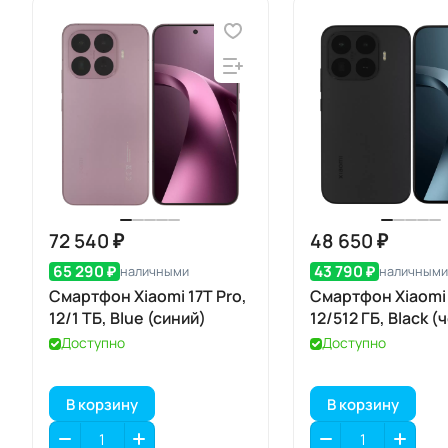
72 540 ₽
48 650 ₽
65 290 ₽
43 790 ₽
наличными
наличными
Смартфон Xiaomi 17T Pro,
Смартфон Xiaomi 
12/1 ТБ, Blue (синий)
12/512 ГБ, Black 
Доступно
Доступно
В корзину
В корзину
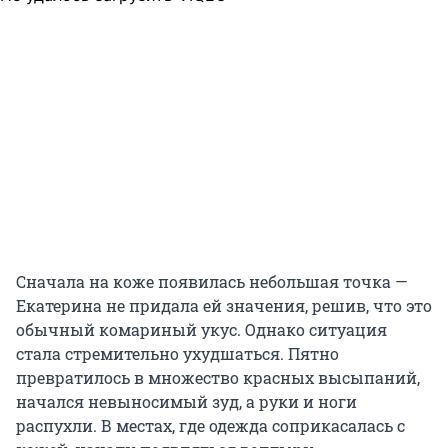
Сначала на коже появилась небольшая точка —
Екатерина не придала ей значения, решив, что это
обычный комариный укус. Однако ситуация
стала стремительно ухудшаться. Пятно
превратилось в множество красных высыпаний,
начался невыносимый зуд, а руки и ноги
распухли. В местах, где одежда соприкасалась с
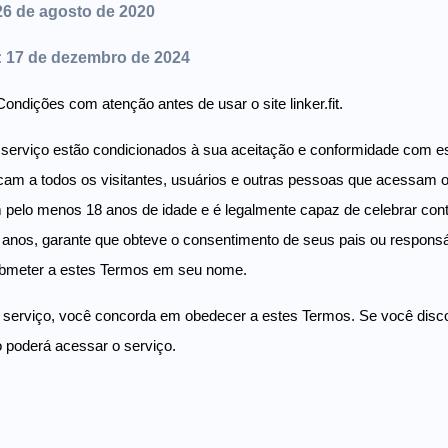
26 de agosto de 2020
o: 17 de dezembro de 2024
ondições com atenção antes de usar o site linker.fit.
serviço estão condicionados à sua aceitação e conformidade com e
cam a todos os visitantes, usuários e outras pessoas que acessam 
 pelo menos 18 anos de idade e é legalmente capaz de celebrar cont
anos, garante que obteve o consentimento de seus pais ou responsáve
bmeter a estes Termos em seu nome.
 serviço, você concorda em obedecer a estes Termos. Se você disco
o poderá acessar o serviço.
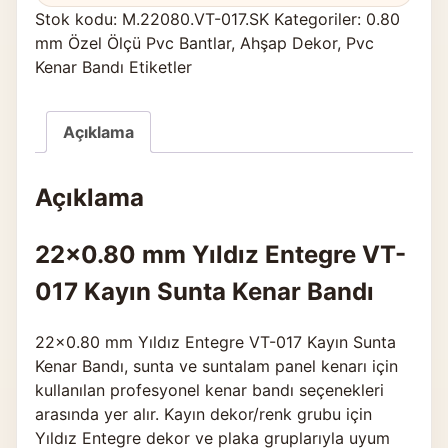
Stok kodu:
M.22080.VT-017.SK
Kategoriler:
0.80
mm Özel Ölçü Pvc Bantlar
,
Ahşap Dekor
,
Pvc
Kenar Bandı Etiketler
Açıklama
Açıklama
22×0.80 mm Yıldız Entegre VT-
017 Kayın Sunta Kenar Bandı
22×0.80 mm Yıldız Entegre VT-017 Kayın Sunta
Kenar Bandı, sunta ve suntalam panel kenarı için
kullanılan profesyonel kenar bandı seçenekleri
arasında yer alır. Kayın dekor/renk grubu için
Yıldız Entegre dekor ve plaka gruplarıyla uyum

┄┄┄┄┄┄┄┄┄┄

Out of the records above, please copy exactly the lines from the line with "12/1 ТБ, Blue (синий)" up to and including the line with "cam a todos", minus the pictures.

Result of this task.
12/1 ТБ, Blue (синий)
12/512 ГБ, Black 
Доступно
Доступно
В корзину
В корзину
Сначала на коже появилась небольшая точка —
Екатерина не придала ей значения, решив, что это
обычный комариный укус. Однако ситуация
стала стремительно ухудшаться. Пятно
превратилось в множество красных высыпаний,
начался невыносимый зуд, а руки и ноги
распухли. В местах, где одежда соприкасалась с
26 de agosto de 2020
o: 17 de dezembro de 2024
ondições com atenção antes de usar o site linker.fit.
serviço estão condicionados à sua aceitação e conformidade com e
cam a todos os visitantes, usuários e outras pessoas que acessam 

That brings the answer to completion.